▶ _YOUR INSTRUCTIONS_: Select from the data all lines with the word "Chaise".

▶ _STUDY MATERIAL_:
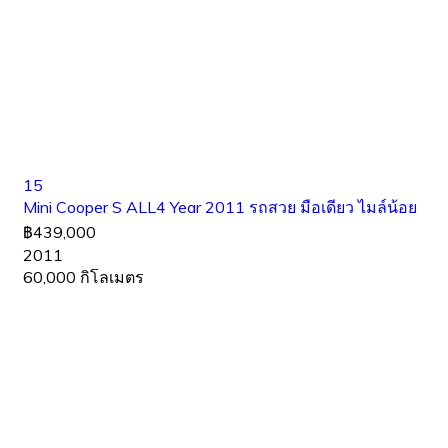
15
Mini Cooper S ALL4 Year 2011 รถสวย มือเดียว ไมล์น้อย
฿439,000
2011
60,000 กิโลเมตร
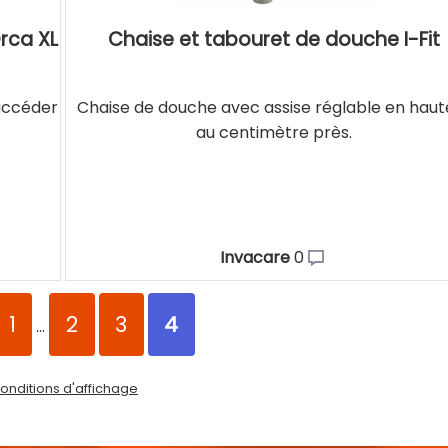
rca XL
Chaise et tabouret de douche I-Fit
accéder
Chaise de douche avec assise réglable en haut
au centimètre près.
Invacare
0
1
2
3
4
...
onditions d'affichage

...

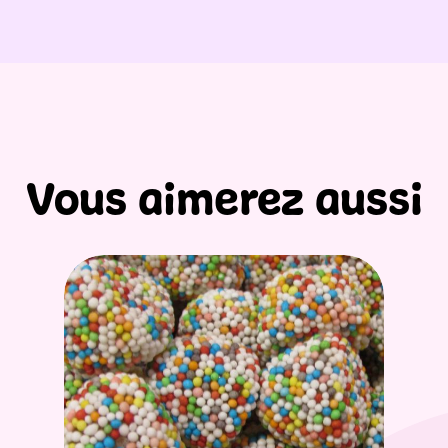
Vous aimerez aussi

* * *

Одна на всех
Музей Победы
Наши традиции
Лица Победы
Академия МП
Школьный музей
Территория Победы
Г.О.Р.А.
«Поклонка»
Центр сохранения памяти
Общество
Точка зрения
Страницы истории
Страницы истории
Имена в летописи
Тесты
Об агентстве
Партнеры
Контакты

▶ _EXERCISE RESPONSE_:
Chaise et tabouret de douche I-Fit
Chaise de douche avec assise réglable en haut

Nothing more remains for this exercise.